In the spring of 1988, after the Peoria match, Ellen decided she had to go to an upcoming event in Chicago, which was scheduled for April 16. Ellen arranged for Deanne to drive her and her children to the airport, because Ellen was going to fly to Chicago so she could be there on Saturday morning when tickets went on sale. Ellen needed Deanne to drive her to the airport, so she could save money by not having to park her car over the weekend in the long-term parking.
When she learned how expensive the cab fare was from O’Hare to downtown, Ellen decided to rent a limo instead. She and the children stayed at the airport Marriott that weekend and flew back on Sunday. Deanne was amazed when she heard the story about the limo, but she wasn’t surprised that Ellen was able to get some of best seats in the arena. When the date rolled around, the two of them flew up and stayed in the Marriott. It was a grand time.
That summer, Deanne moved out of St. Louis. Across the river, in Collinsville, Illinois, she found an apartment, and because of the toll charges, she and Ellen didn’t spend as much time talking on the phone. They stayed in touch almost daily from work, but those longer, nighttime chats became less frequent. Gradually Deanne and Ellen started to grow apart, and Ellen began to spend more time with friends from work.
Considering her finances, Ellen’s addiction was extravagant, a match almost for the outlandish puffery of the NWA. Although she sometimes stayed at more moderately priced motels, she also treated herself with stays at Marriotts, typically ones at the airport. The advance trip to Chicago was a foolish move for a woman on the financial skids.
Ellen’s U.S. Bankruptcy Court settlement,
granted in September 1987, included arrangements for her to settle her debts. It also made provision to garnishee her paycheck every month, allocating $135 against past bills. But Ellen was also behind on her utilities. Southwestern Bell had garnisheed her salary, every month taking $57.40 against her outstanding bill. The phone company had also disconnected her service. Union Electric had similarly put Ellen on a budget-billing arrangement. She had to pay $156 a month, because she was some $700 in arrears.
She did have the stability of a job, her mother’s caring for the children, and a chance to start all over again on the financial front. But Ellen was definitely not happy with her life.

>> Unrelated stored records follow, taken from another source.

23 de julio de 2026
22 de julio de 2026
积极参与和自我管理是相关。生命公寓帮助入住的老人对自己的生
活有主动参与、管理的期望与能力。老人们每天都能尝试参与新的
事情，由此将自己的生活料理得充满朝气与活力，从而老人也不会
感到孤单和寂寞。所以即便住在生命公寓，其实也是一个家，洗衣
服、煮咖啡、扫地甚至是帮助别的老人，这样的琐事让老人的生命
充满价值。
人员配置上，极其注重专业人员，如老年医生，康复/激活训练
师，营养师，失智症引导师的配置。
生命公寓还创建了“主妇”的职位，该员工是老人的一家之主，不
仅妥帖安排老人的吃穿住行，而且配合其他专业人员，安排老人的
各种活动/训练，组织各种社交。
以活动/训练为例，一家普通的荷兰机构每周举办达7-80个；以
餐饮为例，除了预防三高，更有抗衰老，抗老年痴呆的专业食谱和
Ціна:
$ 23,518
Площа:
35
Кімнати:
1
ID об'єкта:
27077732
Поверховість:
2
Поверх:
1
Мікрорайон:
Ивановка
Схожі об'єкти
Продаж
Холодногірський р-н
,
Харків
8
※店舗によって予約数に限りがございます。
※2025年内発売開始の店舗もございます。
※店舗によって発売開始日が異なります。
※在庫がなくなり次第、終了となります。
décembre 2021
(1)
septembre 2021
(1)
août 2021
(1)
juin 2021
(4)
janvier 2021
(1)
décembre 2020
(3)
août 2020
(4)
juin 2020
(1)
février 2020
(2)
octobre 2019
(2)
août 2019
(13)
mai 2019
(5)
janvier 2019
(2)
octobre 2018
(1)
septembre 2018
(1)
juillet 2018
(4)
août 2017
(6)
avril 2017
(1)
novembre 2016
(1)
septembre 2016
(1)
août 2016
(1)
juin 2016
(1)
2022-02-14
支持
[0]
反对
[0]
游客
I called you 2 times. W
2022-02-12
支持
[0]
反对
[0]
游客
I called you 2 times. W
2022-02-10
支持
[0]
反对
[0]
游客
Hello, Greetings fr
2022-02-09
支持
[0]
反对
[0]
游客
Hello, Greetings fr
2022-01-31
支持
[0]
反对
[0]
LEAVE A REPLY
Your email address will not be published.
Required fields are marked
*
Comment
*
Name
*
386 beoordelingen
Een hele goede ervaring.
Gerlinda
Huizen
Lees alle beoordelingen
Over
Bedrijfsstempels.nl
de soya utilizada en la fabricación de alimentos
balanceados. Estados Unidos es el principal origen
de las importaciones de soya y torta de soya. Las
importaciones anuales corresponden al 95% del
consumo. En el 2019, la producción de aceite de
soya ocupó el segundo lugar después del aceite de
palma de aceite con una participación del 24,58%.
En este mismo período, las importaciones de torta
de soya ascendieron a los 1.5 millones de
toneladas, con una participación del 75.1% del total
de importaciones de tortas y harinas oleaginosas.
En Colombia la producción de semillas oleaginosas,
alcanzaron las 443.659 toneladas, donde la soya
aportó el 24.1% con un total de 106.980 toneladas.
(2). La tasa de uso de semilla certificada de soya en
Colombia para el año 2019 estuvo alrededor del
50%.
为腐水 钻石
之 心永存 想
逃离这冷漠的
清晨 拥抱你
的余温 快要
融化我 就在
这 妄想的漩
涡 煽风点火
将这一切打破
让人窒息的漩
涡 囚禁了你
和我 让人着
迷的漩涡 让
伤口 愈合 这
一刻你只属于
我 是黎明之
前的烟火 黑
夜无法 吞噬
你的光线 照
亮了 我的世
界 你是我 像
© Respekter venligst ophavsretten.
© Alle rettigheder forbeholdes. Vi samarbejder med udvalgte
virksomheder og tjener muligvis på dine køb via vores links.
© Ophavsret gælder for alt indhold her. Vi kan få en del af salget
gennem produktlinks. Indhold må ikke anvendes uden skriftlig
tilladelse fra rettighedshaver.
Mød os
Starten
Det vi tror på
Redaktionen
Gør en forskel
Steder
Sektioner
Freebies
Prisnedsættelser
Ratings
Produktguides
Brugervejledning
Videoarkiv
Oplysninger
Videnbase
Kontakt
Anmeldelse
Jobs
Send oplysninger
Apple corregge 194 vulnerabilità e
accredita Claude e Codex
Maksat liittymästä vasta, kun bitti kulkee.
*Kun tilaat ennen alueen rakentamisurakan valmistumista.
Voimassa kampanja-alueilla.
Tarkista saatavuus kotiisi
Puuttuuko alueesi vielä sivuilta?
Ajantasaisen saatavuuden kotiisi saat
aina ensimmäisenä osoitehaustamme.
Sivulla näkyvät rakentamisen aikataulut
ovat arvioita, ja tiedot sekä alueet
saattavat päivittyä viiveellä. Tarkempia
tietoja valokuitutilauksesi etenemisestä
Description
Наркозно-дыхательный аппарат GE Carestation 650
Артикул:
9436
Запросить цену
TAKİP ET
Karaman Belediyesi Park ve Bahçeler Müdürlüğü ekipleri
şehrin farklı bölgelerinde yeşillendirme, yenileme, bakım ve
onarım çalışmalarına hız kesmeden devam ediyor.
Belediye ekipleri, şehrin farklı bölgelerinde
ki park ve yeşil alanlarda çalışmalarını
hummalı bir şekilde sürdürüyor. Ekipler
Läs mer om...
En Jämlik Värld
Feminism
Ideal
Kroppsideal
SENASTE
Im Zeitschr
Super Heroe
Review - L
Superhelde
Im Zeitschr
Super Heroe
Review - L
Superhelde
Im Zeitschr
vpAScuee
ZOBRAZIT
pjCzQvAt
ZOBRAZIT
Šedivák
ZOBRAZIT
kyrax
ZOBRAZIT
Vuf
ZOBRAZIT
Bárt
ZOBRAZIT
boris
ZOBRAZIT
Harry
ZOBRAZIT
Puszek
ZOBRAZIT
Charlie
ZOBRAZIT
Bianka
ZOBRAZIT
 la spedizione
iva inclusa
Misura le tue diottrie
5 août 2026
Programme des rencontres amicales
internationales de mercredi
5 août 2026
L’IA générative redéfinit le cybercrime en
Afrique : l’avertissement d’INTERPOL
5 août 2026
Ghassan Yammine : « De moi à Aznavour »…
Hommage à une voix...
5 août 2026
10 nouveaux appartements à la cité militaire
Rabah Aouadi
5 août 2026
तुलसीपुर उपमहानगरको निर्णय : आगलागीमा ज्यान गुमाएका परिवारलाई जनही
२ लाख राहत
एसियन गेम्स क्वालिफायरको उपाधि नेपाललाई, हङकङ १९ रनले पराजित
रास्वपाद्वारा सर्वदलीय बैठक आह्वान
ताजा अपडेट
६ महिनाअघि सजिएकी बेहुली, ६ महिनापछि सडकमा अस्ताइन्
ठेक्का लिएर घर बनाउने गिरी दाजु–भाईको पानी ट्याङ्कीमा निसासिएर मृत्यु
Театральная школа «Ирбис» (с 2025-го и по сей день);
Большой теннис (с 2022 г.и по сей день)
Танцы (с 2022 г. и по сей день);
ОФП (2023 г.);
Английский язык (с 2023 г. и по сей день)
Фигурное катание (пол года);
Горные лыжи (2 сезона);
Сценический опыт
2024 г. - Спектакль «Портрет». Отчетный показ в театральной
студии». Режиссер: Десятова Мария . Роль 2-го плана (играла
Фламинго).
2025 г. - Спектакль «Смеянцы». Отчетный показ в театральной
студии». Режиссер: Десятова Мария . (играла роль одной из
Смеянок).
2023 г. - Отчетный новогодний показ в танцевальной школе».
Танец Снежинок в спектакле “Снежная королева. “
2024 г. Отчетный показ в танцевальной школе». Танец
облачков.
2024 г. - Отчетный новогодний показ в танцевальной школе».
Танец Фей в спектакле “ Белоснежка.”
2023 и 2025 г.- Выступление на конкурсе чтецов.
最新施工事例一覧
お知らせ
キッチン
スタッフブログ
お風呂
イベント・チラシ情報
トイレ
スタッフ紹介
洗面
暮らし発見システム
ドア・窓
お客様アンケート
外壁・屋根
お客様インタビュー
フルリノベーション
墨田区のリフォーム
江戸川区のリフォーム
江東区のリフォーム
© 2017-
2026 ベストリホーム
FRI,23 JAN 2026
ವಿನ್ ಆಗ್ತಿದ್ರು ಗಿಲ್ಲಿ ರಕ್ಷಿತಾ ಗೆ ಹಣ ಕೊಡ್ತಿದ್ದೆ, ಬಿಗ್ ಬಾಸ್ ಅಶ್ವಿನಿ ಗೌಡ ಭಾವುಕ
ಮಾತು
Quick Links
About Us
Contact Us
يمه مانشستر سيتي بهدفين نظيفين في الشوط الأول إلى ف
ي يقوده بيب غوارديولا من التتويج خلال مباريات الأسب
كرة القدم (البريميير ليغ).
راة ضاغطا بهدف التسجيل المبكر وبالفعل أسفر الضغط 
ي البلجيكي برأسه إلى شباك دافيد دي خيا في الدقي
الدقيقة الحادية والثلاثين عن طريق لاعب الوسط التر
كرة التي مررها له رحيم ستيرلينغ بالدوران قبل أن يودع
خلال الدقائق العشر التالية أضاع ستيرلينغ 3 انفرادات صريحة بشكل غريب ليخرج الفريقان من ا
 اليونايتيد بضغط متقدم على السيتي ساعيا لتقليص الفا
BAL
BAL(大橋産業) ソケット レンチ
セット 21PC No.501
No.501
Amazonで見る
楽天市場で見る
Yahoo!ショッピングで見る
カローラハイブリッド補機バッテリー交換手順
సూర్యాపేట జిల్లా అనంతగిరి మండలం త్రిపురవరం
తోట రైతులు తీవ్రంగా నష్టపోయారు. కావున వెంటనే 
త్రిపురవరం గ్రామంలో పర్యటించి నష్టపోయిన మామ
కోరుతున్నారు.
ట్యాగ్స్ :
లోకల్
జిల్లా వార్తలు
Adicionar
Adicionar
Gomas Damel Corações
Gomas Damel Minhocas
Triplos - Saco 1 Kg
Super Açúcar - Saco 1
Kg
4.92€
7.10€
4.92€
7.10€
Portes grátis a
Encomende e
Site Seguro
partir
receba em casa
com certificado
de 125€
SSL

The pounds she had gained during her pregnancies had been augmented by overeating. Now, at age twenty-eight, Ellen was tipping the scales almost on a par with the male wrestlers she adored. At five feet, three inches, she weighed 250 pounds. Ellen was not attractive to men and she knew it. Though she had never been skinny, the plump teenager had turned into an obese woman. Like many women who are children of alcoholics or who suffer abuse as children, Ellen was indulging in an obsessive-compulsive fantasy about romance with big, strong wrestlers who were far beyond her reach. Also in this pattern, her appetite was way out of control. She was stuck in a vicious cycle. She had been abandoned, and forced to rely on her mother again in a way that turned her back into a dependent child. She was fat and lonely.
The hope that had been sparked by Paul Boehm ten years before had begun to run out. Though Ellen went through the motions on this particular Thanksgiving night, her heart wasn’t in it.